In 1943, Montroll was appointed as head of the Mathematics Research Group at the Kellex Corporation in New York, working on programs associated with the Manhattan Project. In 1944 he went to the Polytechnic Institute of Brooklyn, as adjunct professor of chemistry, then in 1946 he returned to the University of Pittsburgh as assistant, and then associate, professor of physics and mathematics. During this time he also served as head of the Physics Branch of the Office of Naval Research from 1948 to 1950. In 1950 he was appointed as a research fellow at the Courant Institute in New York. In 1951 he was appointed Research Professor in the Institute for Fluid Dynamics and Applied Mathematics at the University of Maryland.

However, in 1960, he took the post of Director of General Sciences at the IBM Thomas J. Watson Research Center in Yorktown Heights, New York. In 1963 he held the position of Vice President for Research at the Institute for Defense Analysis in Washington, D.C.

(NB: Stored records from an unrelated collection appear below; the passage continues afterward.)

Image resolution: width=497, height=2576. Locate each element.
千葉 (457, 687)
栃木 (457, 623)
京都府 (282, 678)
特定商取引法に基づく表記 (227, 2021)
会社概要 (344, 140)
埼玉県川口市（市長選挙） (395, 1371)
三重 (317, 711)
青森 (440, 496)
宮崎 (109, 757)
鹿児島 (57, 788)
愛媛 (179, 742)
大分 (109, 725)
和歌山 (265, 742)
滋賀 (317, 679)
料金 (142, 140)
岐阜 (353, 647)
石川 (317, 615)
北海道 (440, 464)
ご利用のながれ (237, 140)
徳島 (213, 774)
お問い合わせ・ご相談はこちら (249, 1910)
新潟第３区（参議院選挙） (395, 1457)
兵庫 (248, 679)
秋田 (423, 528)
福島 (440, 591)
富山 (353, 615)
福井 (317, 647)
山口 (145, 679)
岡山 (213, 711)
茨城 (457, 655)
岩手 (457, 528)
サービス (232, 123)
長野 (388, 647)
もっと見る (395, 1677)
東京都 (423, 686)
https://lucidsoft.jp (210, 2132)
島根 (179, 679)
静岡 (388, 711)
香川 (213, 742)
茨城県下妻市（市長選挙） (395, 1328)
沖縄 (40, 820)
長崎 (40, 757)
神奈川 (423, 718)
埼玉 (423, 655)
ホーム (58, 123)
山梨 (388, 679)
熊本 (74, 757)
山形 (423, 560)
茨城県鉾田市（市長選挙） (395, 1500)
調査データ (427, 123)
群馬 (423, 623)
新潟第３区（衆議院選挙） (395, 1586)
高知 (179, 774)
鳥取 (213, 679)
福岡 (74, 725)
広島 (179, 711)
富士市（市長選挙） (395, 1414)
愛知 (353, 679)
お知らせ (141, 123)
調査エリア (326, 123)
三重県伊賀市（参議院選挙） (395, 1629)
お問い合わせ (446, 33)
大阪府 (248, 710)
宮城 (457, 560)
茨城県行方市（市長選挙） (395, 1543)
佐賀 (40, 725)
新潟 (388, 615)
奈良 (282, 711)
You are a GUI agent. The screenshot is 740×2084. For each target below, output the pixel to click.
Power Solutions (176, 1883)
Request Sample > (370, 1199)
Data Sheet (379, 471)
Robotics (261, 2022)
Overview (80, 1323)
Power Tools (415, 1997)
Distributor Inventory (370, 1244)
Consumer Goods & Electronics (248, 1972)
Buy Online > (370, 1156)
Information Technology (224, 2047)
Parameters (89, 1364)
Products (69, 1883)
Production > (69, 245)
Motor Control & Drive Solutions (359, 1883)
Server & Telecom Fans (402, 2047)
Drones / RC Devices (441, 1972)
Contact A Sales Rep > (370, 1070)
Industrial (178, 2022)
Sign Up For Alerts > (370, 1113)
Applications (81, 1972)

In 1966, he returned to the academic world as Albert Einstein Professor of Physics, and the Director of the Institute for Fundamental Studies, at the University of Rochester. Montroll stayed at the University of Rochester until 1981. After retirement, he accepted two further positions, one back at the University of Maryland and the other at the University of California, Irvine

==Honors==
He was elected to the National Academy of Sciences (United States) in 1969, and to the American Academy of Arts and Sciences in 1973. His work on traffic flow led to him winning (jointly) the Lanchester Prize of the Operations Research Society of America in 1959.

==Personal life==
He was married to Shirley Abrams on May 7, 1943. He was the father of ten including John Montroll.
Has one sister Madelyn Montroll. Now Madelyn Todd.